Performance-Portable Implementation of the Conforming Reproducing Kernel Method for Explicit Dynamics
Please login to view abstract download link
The Conforming Reproducing Kernel (CRK) method combines meshfree approximation techniques with mesh-based boundary handling to improve robustness and automation in computational mechanics simulations [1]. A key challenge in deploying such methods for production use is achieving efficient execution across diverse hardware architectures—from multi-core CPUs to modern GPUs—without maintaining separate codebases. This presentation describes the performance-portable implementation of CRK within our aperi-mech code. The implementation leverages the Kokkos programming model [2] for portable parallelism and the Sierra Toolkit (STK) for mesh and field data management.

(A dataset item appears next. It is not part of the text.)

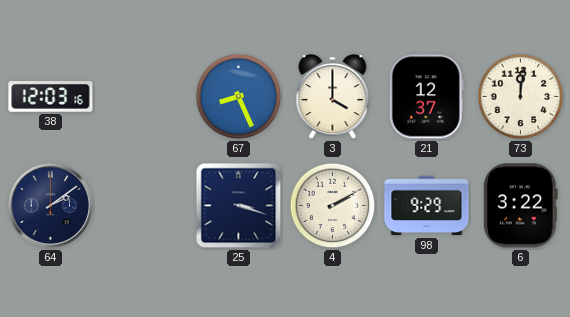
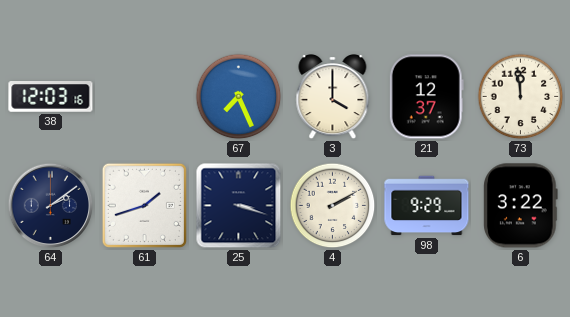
67: 8:26 -> 7:26
73: 12:01 -> 11:59
61: none -> 1:42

This combination enables a single codebase to target multiple execution backends including OpenMP for CPU threading, CUDA for NVIDIA GPUs, and HIP for AMD GPUs. We discuss several design decisions that enable efficient execution across architectures. Compressed sparse row (CSR) data structures store node-neighbor relationships and shape function information in a GPU-friendly format. Eigen matrix types with runtime striding wrap STK field data, avoiding excessive memory copies while accommodating different memory layouts across backends. The reproducing kernel shape function construction, which involves solving small linear systems at each evaluation point, maps naturally to data-parallel execution. Preliminary benchmarks on explicit transient dynamics problems demonstrate approximately 300× speedup on NVIDIA H100 GPUs compared to single AMD EPYC CPU cores. CPU threading via OpenMP provides expected scaling on multi-core configurations. Additional performance comparisons will be presented at the conference. These results suggest that meshfree-inspired methods like CRK can achieve competitive performance on modern accelerators while maintaining the code portability necessary for deployment across heterogeneous computing environments. REFERENCES [1] J.J. Koester and J.-S. Chen, Conforming Window Functions for Meshfree Methods, Computer Methods in Applied Mechanics and Engineering, Vol. 347, pp. 588–621, (2019). [2] C.R. Trott et al., Kokkos 3: Programming Model Extensions for the Exascale Era, IEEE Transactions on Parallel and Distributed Systems, Vol. 33, No. 4, pp. 805–817, (2022)